§ **What is expected**
Take every line from the entries below that includes the word "Customer" and copy it.

§ **Rendered page images**
════════════════

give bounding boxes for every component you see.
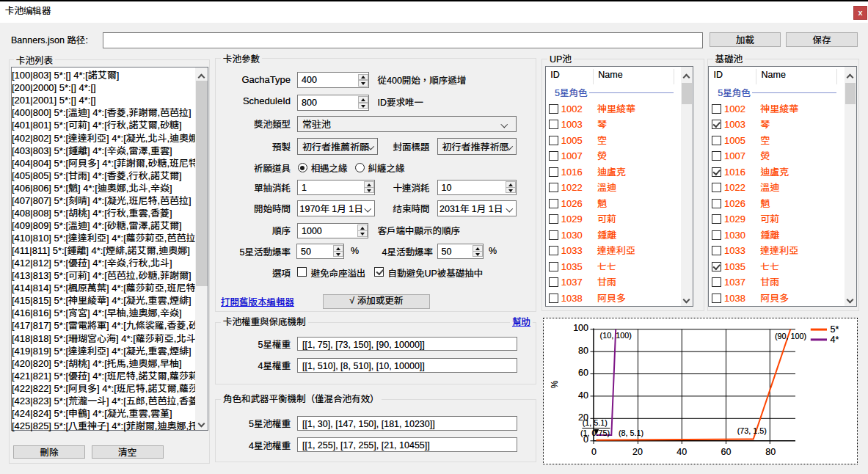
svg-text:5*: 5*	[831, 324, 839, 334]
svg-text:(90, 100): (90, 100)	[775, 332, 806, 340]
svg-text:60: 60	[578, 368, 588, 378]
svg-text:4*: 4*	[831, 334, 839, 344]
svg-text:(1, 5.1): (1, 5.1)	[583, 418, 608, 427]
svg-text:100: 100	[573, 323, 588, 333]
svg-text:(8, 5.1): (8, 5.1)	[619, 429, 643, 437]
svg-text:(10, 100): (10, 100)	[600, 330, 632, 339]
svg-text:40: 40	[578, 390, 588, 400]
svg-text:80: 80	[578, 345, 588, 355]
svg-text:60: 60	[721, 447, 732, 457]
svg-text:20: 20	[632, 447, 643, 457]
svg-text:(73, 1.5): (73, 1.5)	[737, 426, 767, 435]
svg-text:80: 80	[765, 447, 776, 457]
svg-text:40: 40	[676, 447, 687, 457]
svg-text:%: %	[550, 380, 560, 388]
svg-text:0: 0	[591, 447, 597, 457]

════════════════

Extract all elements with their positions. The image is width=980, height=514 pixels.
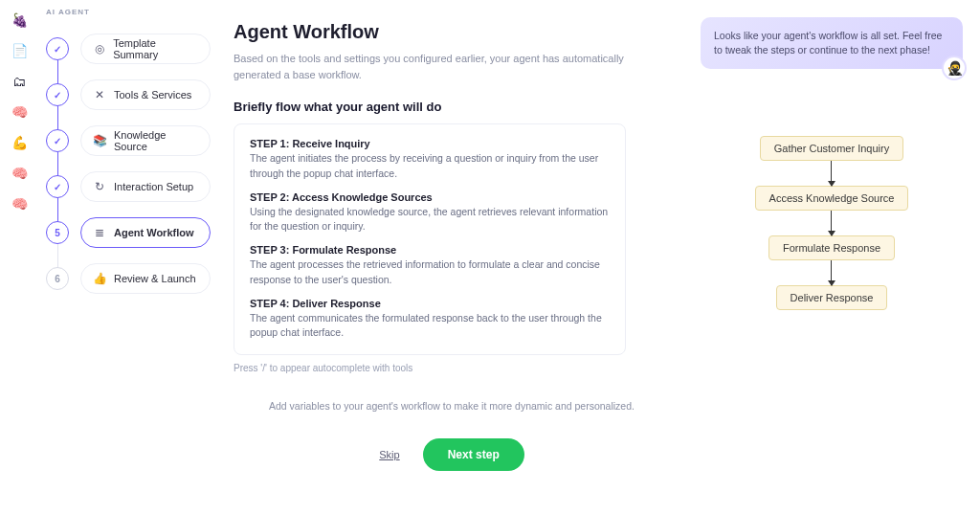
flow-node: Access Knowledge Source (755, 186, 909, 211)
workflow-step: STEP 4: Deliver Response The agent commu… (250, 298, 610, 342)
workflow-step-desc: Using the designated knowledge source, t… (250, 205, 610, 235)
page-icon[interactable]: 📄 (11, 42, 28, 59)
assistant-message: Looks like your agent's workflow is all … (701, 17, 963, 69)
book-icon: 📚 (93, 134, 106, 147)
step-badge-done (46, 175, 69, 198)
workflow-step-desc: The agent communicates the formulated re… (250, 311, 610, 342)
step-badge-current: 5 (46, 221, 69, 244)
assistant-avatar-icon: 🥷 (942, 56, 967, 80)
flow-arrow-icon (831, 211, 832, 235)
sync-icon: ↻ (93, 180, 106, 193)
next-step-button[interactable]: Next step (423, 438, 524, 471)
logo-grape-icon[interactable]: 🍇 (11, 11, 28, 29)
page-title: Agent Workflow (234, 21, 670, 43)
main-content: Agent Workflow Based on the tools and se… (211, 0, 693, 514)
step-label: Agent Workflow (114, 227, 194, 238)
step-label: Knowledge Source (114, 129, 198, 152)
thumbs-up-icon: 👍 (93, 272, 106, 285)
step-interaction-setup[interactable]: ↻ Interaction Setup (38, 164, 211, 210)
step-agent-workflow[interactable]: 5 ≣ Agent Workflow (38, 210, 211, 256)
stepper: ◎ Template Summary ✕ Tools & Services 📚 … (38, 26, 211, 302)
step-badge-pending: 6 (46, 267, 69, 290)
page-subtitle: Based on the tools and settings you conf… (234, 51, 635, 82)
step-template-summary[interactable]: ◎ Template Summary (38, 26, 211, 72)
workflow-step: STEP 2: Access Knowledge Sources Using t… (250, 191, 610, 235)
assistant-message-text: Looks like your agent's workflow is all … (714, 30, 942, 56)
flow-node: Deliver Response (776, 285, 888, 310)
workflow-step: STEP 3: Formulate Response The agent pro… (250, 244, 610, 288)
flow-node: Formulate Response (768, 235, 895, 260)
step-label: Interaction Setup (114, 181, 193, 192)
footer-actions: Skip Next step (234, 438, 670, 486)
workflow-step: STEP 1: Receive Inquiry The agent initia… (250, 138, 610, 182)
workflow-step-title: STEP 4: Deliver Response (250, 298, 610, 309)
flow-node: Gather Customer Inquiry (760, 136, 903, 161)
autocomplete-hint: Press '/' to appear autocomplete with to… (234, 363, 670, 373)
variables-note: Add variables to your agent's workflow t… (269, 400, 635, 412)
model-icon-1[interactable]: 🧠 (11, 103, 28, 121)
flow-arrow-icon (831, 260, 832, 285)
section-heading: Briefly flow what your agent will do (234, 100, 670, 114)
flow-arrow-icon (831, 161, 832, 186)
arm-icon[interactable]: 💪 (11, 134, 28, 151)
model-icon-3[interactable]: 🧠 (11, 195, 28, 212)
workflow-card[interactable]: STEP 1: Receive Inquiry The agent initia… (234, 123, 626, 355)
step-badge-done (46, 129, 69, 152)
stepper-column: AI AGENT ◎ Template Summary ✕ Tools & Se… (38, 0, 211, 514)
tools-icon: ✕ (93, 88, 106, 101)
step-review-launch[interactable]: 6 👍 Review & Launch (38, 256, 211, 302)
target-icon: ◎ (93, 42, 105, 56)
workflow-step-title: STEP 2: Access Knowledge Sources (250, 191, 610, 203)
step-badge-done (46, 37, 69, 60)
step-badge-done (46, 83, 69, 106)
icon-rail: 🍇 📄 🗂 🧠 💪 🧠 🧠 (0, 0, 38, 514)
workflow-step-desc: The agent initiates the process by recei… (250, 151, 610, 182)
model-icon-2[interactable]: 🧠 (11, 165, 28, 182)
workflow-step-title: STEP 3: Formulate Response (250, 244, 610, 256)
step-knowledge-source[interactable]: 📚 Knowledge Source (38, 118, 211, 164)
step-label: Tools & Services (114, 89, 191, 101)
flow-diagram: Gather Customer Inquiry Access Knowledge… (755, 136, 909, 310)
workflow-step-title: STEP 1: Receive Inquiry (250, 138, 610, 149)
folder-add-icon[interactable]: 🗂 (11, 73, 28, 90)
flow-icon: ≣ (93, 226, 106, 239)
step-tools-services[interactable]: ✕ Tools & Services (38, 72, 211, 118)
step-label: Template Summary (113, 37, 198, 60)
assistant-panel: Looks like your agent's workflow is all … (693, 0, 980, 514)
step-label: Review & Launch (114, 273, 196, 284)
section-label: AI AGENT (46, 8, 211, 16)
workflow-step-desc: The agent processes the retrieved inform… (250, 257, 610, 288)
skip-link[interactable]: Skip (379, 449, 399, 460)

════════════════

§ **Solved exercise**
flow-node: Gather Customer Inquiry (760, 136, 903, 161)
flow-diagram: Gather Customer Inquiry Access Knowledge… (755, 136, 909, 310)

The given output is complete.